Seven requirements to claim input tax on secondhand goods
Notional input tax is the Vat you can claim on secondhand goods as a vendor who has bought the goods for your business from a person who isn't a vendor. But before your company claims tax on these goods, there are seven requirements your company must meet. Read on to find out what they are...
According to the Vat Act, you can claim notional input tax for secondhand goods you've bought for your company.
But the Act lays down a list of requirements relating to notional input tax deductions that your company must meet. And this means SARS will scrutinise you if you get it wrong.
Claiming input tax on secondhand goods? Meet these seven requirements first
According to the Practical Vat Loose Leaf Service, your company must satisfy the following requirements to claim the input tax on secondhand goods:
The goods must be secondhand. This means they must have been previously owned and used. Note that animals, gold coins or 'old order' mining rights don't count as secondhand goods.
The supply may not be a taxable supply. The purchase must be from someone who isn't registered as a Vat vendor.
The supplier must be a South African resident.
The purchaser must have paid for the supply. Remember that 'input tax is only allowed to the extent that payment has been made,' says the Loose Leaf.
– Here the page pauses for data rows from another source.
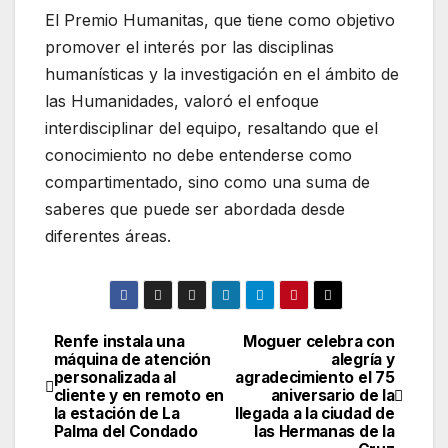
El Premio Humanitas, que tiene como objetivo
promover el interés por las disciplinas
humanísticas y la investigación en el ámbito de
las Humanidades, valoró el enfoque
interdisciplinar del equipo, resaltando que el
conocimiento no debe entenderse como
compartimentado, sino como una suma de
saberes que puede ser abordada desde
diferentes áreas.
Renfe instala una
Moguer celebra con
Navegación
máquina de atención
alegría y
personalizada al
agradecimiento el 75
de
cliente y en remoto en
aniversario de la
la estación de La
llegada a la ciudad de
entradas
Palma del Condado
las Hermanas de la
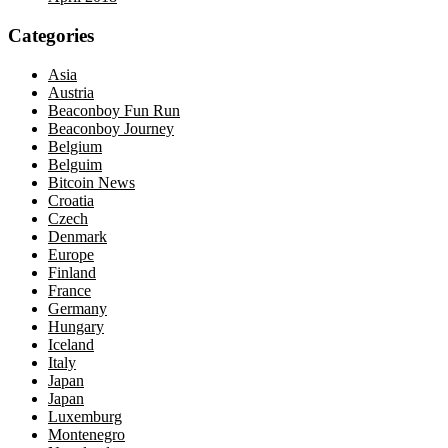
Categories
Asia
Austria
Beaconboy Fun Run
Beaconboy Journey
Belgium
Belguim
Bitcoin News
Croatia
Czech
Denmark
Europe
Finland
France
Germany
Hungary
Iceland
Italy
Japan
Japan
Luxemburg
Montenegro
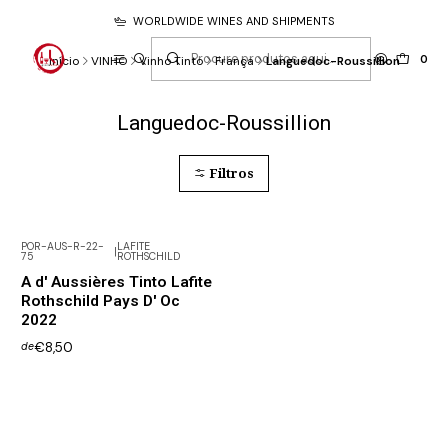
WORLDWIDE WINES AND SHIPMENTS
0
Início
VINHO
Vinho Tinto
França
Languedoc-Roussillion
Languedoc-Roussillion
Filtros
POR-AUS-R-22-
LAFITE
|
75
ROTHSCHILD
A d' Aussières Tinto Lafite
Rothschild Pays D' Oc
2022
€8,50
de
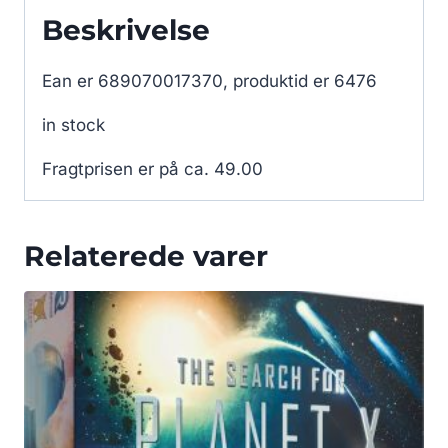
Beskrivelse
Ean er 689070017370, produktid er 6476
in stock
Fragtprisen er på ca. 49.00
Relaterede varer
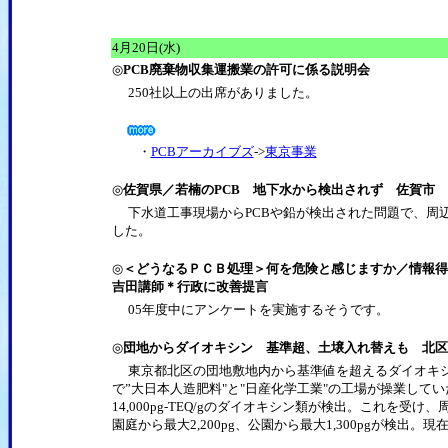
4月20日(水)
◎
PCB廃棄物収集運搬業の許可に係る説明会
250社以上の出席がありました。
・
PCBアーカイブズ
->
東京事業
◎
佐賀県／若楠のPCB 地下水から検出されず 佐賀市
下水道工事現場からPCBや鉛が検出された問題で、周
した。
◎
＜どうなるＰＣＢ処理＞何を危険と感じますか／情報得
吉田講師＊行政に改善提言
05年度中にアンケートを実施するそうです。
◎
団地からダイオキシン 基準超、土壌入れ替えも 北区
東京都北区の団地敷地内から基準値を超えるダイオキシ
で”大日本人造肥料"と"日産化学工業"の工場が操業して
14,000pg-TEQ/gのダイオキシン類が検出。これを
園庭から最大2,200pg、公園から最大1,300pgが検出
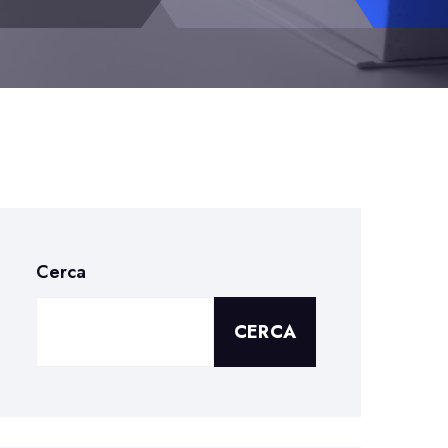
Cerca
CERCA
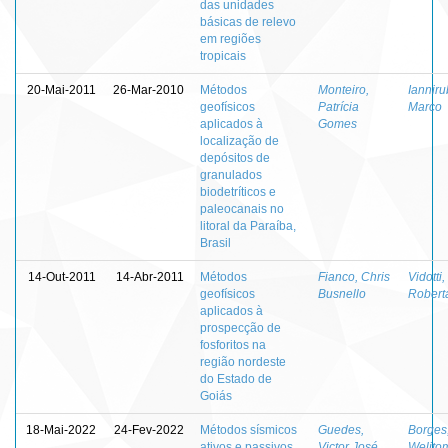
das unidades
básicas de relevo
em regiões
tropicais
20-Mai-2011
26-Mar-2010
Métodos
Monteiro,
Ianniru
geofísicos
Patrícia
Marco
aplicados à
Gomes
localização de
depósitos de
granulados
biodetríticos e
paleocanais no
litoral da Paraíba,
Brasil
14-Out-2011
14-Abr-2011
Métodos
Fianco, Chris
Vidotti,
geofísicos
Busnello
Robert
aplicados à
prospecção de
fosforitos na
região nordeste
do Estado de
Goiás
18-Mai-2022
24-Fev-2022
Métodos sísmicos
Guedes,
Borges
ativos e passivos
Victor José
Welito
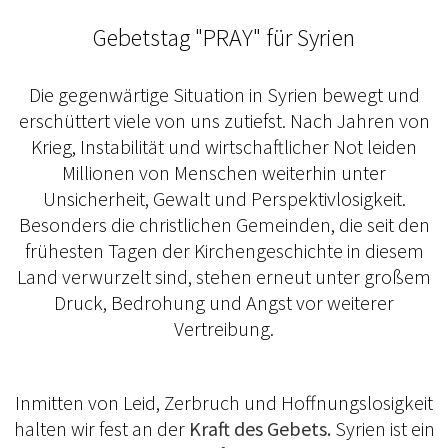
Gebetstag "PRAY" für Syrien
Die gegenwärtige Situation in Syrien bewegt und
erschüttert viele von uns zutiefst. Nach Jahren von
Krieg, Instabilität und wirtschaftlicher Not leiden
Millionen von Menschen weiterhin unter
Unsicherheit, Gewalt und Perspektivlosigkeit.
Besonders die christlichen Gemeinden, die seit den
frühesten Tagen der Kirchengeschichte in diesem
Land verwurzelt sind, stehen erneut unter großem
Druck, Bedrohung und Angst vor weiterer
Vertreibung.
Inmitten von Leid, Zerbruch und Hoffnungslosigkeit
halten wir fest an der
Kraft des Gebets.
Syrien ist ein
You must have kept all the records and details of the transaction.
You calculate the input tax by multiplying the tax fraction (14/114) by the amount of the consideration paid for the goods.
If the secondhand goods are fixed property, the amount of input tax you can claim on the sale is limited to the amount of the transfer duty. And you can only claim it once the transfer duty on the transaction has been paid.
Knowing what the requirements for claiming input tax on secondhand goods are will ensure you do it correctly.